¿Debe pegar la profesora a una niña de ocho años que pinta una banderita española en el mural del aula? La respuesta a esta incómoda pregunta, larga cambiada, nos la da el comisario político del batallón de las Waffen SS que protagoniza la película rusa «Masacre”. Por supuesto, la respuesta es sí. “Sobre todo los niños… hay que acabar con los niños primero que nadie”. En el caso de la invasión alemana que retrata el filme, la respuesta es literal, en el de la pregunta, metafórica.
“Masacre” es una película brutal, enfurecida, que deja al espectador sin aliento. Los protagonistas, dos hermanitos, cruzan pueblos y aldeas devastados por la guerra custodiando una vaca. Es un retablo abigarrado, barroco y surrealista del paroxismo de la locura humana entre bombazos, incendios y escenas atroces. Se topan con una unidad alemana que arrasa como una apisonadora cuanto se cruza en su camino. El oficial al mando dirige la dantesca matanza desde el asiento de un sidecar con su mascota al hombro: una zarigüeya. “Yo también soy abuelo”, balbucirá en un desesperado e inverosímil intento por salvar la vida. La peor alimaña de todos es el guía, un «hiwi» ucraniano de uniforme negro. Pero la respuesta categórica la da el comisario político cuando, una vez rodeados y rendidos por los partisanos, le preguntan por qué en su periplo homicida han asesinado a tantos niños.
Dice con razón Antonio Robles que los profesores y los periodistas son la punta de lanza del régimen nacionalista. La suya es la versión correcta del “ejército desarmado” de Cataluña que el “sonderkommando” Vázquez Montalbán, creador del “pujolismo-leninismo”, atribuía al Barça en exclusiva.

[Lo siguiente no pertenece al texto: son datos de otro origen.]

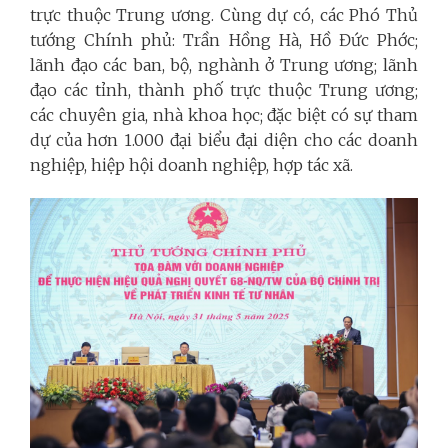
trực thuộc Trung ương. Cùng dự có, các Phó Thủ
tướng Chính phủ: Trần Hồng Hà, Hồ Đức Phớc;
lãnh đạo các ban, bộ, nghành ở Trung ương; lãnh
đạo các tỉnh, thành phố trực thuộc Trung ương;
các chuyên gia, nhà khoa học; đặc biệt có sự tham
dự của hơn 1.000 đại biểu đại diện cho các doanh
nghiệp, hiệp hội doanh nghiệp, hợp tác xã.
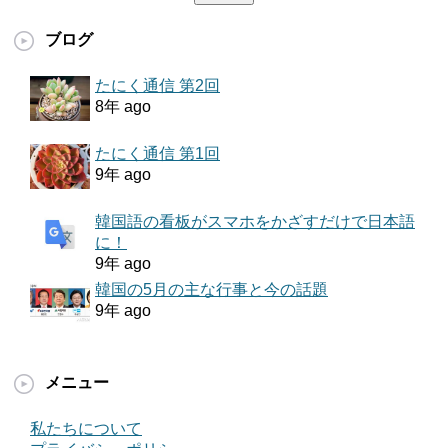
ブログ
たにく通信 第2回
8年 ago
たにく通信 第1回
9年 ago
韓国語の看板がスマホをかざすだけで日本語
に！
9年 ago
韓国の5月の主な行事と今の話題
9年 ago
メニュー
私たちについて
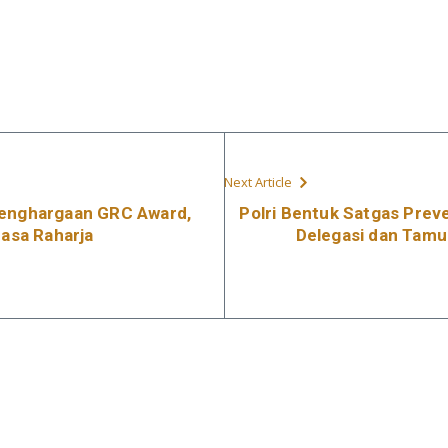
Next Article
Penghargaan GRC Award,
Polri Bentuk Satgas Pre
Jasa Raharja
Delegasi dan Tamu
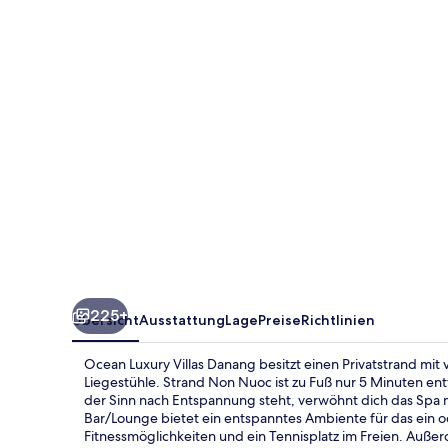
Danang
225+
Übersicht
Ausstattung
Lage
Preise
Richtlinien
Ocean Luxury Villas Danang besitzt einen Privatstrand mit 
Liegestühle. Strand Non Nuoc ist zu Fuß nur 5 Minuten en
der Sinn nach Entspannung steht, verwöhnt dich das Spa m
Bar/Lounge bietet ein entspanntes Ambiente für das ein o
Fitnessmöglichkeiten und ein Tennisplatz im Freien. Auße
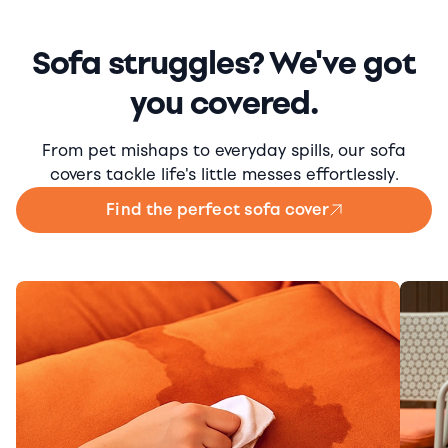
Sofa struggles? We've got
you covered.
From pet mishaps to everyday spills, our sofa
covers tackle life's little messes effortlessly.
Find the perfect sofa cover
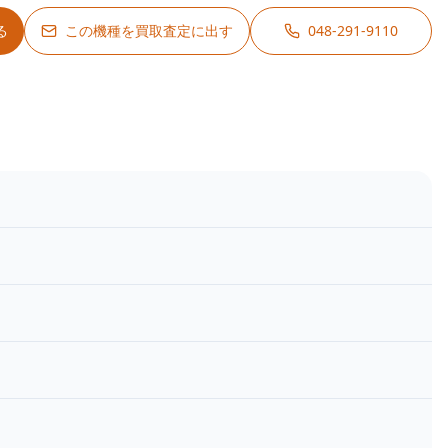
る
この機種を買取査定に出す
048-291-9110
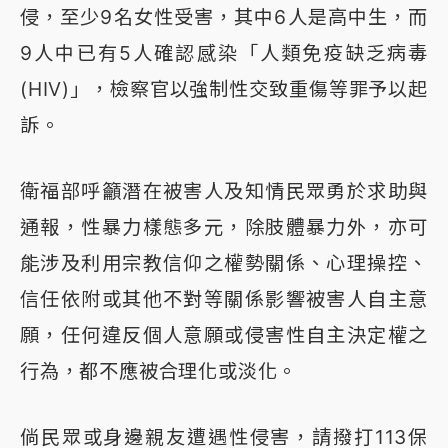
侵，至少9名女性受害，其中6人是高中生，而
9人中已有5人確認感染「人類免疫缺乏病毒
(HIV)」，檢察官以強制性交致重傷等罪予以起
訴。
衛福部呼籲潛在被害人及知情民眾勇於求助與
通報，性暴力樣態多元，除肢體暴力外，亦可
能涉及利用宗教信仰之權勢關係、心理操控、
信任依附或其他不對等關係影響被害人自主意
願，任何違反個人意願或侵害性自主決定權之
行為，都不應被合理化或淡化。
倘民眾或身邊親友遭遇性侵害，請撥打113保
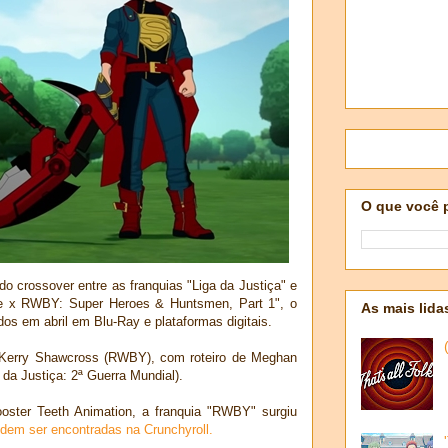
O que você 
 do crossover entre as franquias "Liga da Justiça" e
ue x RWBY: Super Heroes & Huntsmen, Part 1", o
As mais lida
os em abril em Blu-Ray e plataformas digitais.
 Kerry Shawcross (RWBY), com roteiro de Meghan
 da Justiça: 2ª Guerra Mundial).
oster Teeth Animation, a franquia "RWBY" surgiu
dem ser encontradas na Crunchyroll.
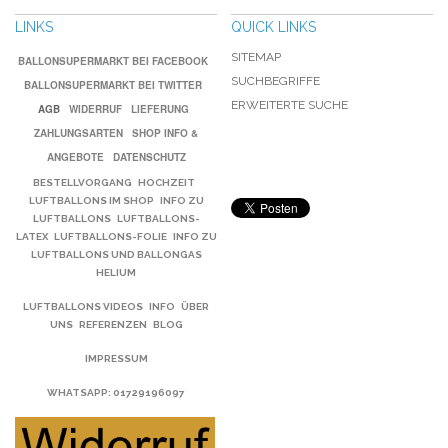
LINKS
QUICK LINKS
SITEMAP
BALLONSUPERMARKT BEI FACEBOOK
SUCHBEGRIFFE
BALLONSUPERMARKT BEI TWITTER
ERWEITERTE SUCHE
AGB
WIDERRUF
LIEFERUNG
ZAHLUNGSARTEN
SHOP INFO &
ANGEBOTE
DATENSCHUTZ
BESTELLVORGANG
HOCHZEIT
LUFTBALLONS IM SHOP
INFO ZU
LUFTBALLONS
LUFTBALLONS-
LATEX
LUFTBALLONS-FOLIE
INFO ZU
LUFTBALLONS UND BALLONGAS
HELIUM
LUFTBALLONS VIDEOS
INFO
ÜBER
UNS
REFERENZEN
BLOG
IMPRESSUM
WHATSAPP
: 01729196097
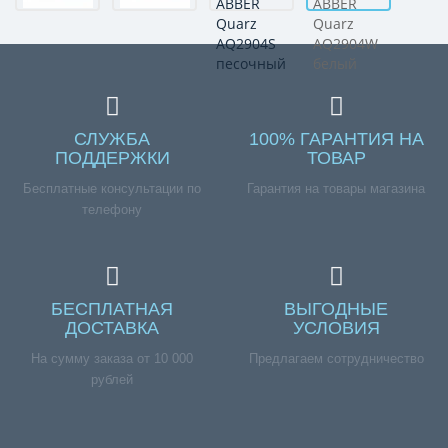
СЛУЖБА
100% ГАРАНТИЯ НА
ПОДДЕРЖКИ
ТОВАР
Бесплатные консультации по
Гарантия на товары магазина
телефону
БЕСПЛАТНАЯ
ВЫГОДНЫЕ
ДОСТАВКА
УСЛОВИЯ
На сумму заказа от 10 000
Предлагаем сотрудничество
рублей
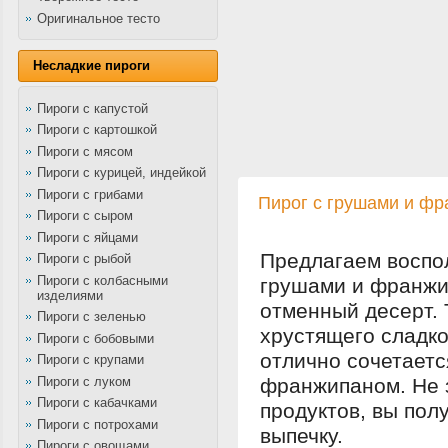
Оригинальное тесто
Несладкие пироги
Пироги с капустой
Пироги с картошкой
Пироги с мясом
Пироги с курицей, индейкой
Пироги с грибами
Пирог с грушами и ф
Пироги с сыром
Пироги с яйцами
Предлагаем воспол
Пироги с рыбой
Пироги с колбасными
грушами и франжи
изделиями
отменный десерт. 
Пироги с зеленью
хрустящего сладко
Пироги с бобовыми
отлично сочетаетс
Пироги с крупами
Пироги с луком
франжипаном. Не 
Пироги с кабачками
продуктов, вы пол
Пироги с потрохами
выпечку.
Пироги с овощами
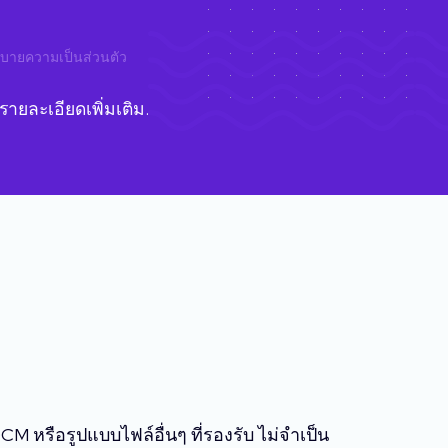
บายความเป็นส่วนตัว
ายละเอียดเพิ่มเติม.
ือรูปแบบไฟล์อื่นๆ ที่รองรับ ไม่จำเป็น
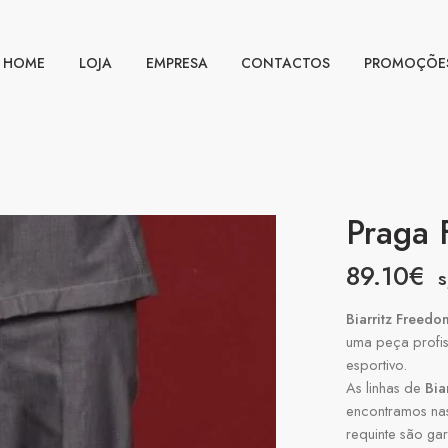
HOME
LOJA
EMPRESA
CONTACTOS
PROMOÇÕE
Praga
89.10
€
s
Biarritz Freedo
uma peça profi
esportivo.
As linhas de
Biar
encontramos nas
requinte são ga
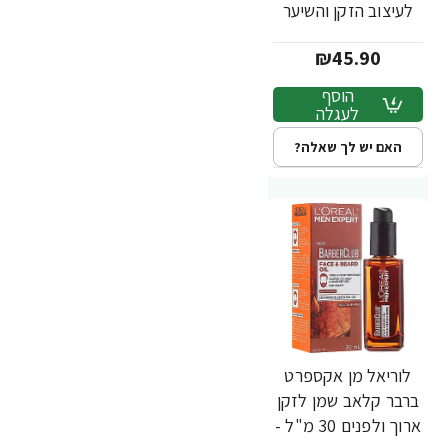
לעיצוב הזקן והשיער
75 מ"ל - מבית
₪45.90
L'OREAL
הוסף
לעגלה
האם יש לך שאלה?
לוריאל מן אקספרט
ברבר קלאב שמן לזקן
ארוך ולפנים 30 מ"ל -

Profes y periodistas tienen encomendada la sagrada misión del adoctrinamiento, capital para cimentar el edificio en construcción. Necesarios para que los niños, los primeros, y la opinión pública, los segundos, no queden fuera del círculo de confianza. Y los niños, antes o después, habrán de diferenciarse, de “extrañarse” de sus mayores, de aquellos adultos que no han sido aún captados, “naturalizados”… y el paso, ese “salto adelante”, ya sin tutor, solo lo podrán dar esos chicos al tiempo que se aplican mejunjes en la cara para combatir el acné juvenil.
El comisario político, un hombre joven y de aspecto aseado, con la expresión dura del individuo fanatizado, responde categórico, sin temor, inamovible de sus ideales ante el lance inminente de la ejecución: “Sobre todo no podemos dejar niños atrás. Los hijos de nuestros enemigos serán nuestros verdugos mañana. Nos odiarán por lo que hacemos a sus padres. Han de morir todos”.
Hay, pues, que matarlos o, en su caso, ablandarlos a martillazos sobre el yunque para darles forma. Nos escandaliza que un docente le atice a un niño por la razón que sea, y la incalificable agresión perpetrada en un colegio de Tarrasa, acaso le ha cortado la respiración, o cuando menos ha incomodado por contraproducente, a muchos nacionalistas convencidos. Según que excesos truecan fácilmente en mala publicidad para la causa. Pero hay que hacerlo. Las autoridades sectoriales se han apresurado a respaldar a la profesora y, como era previsible, es la niña la que ha cambiado de colegio, quedando la agresión encapsulada en el limbo vaporoso de los expedientes disciplinarios a corregir mediante la simbólica sanción… de un ascenso o de un destino blindado en las oficinas de la Consejería, ya sin niños delante y a mano de sus manos largas.
La nación es la excepción, fundamentalmente para quienes la nación es aún un deseo. Debemos afrontar en su nombre, para convocarla, para hacer de la nación imaginada una realidad tangible, incluso aquello que en circunstancias normales jamás haríamos, pero llenos de coraje, de agallas, para no retroceder por escrúpulo moral ante lo que nos repugna. ¿Nos va a detener el lloriqueo de una niña malcriada y envenenada por sus padres?
No se debe pegar a un niño. El abuso físico de un adulto contra una criatura de corta edad, indefensa, es una canallada y la peor bajeza… aunque se puede, como se puede pegar fuego a un bosque o atracar una farmacia con una recortada. En cambio, esa profesora, y aquellos de entre sus compañeros que avanzan en descubierta, saben que pegar a un niño, llegado el caso, se puede… Y SE DEBE.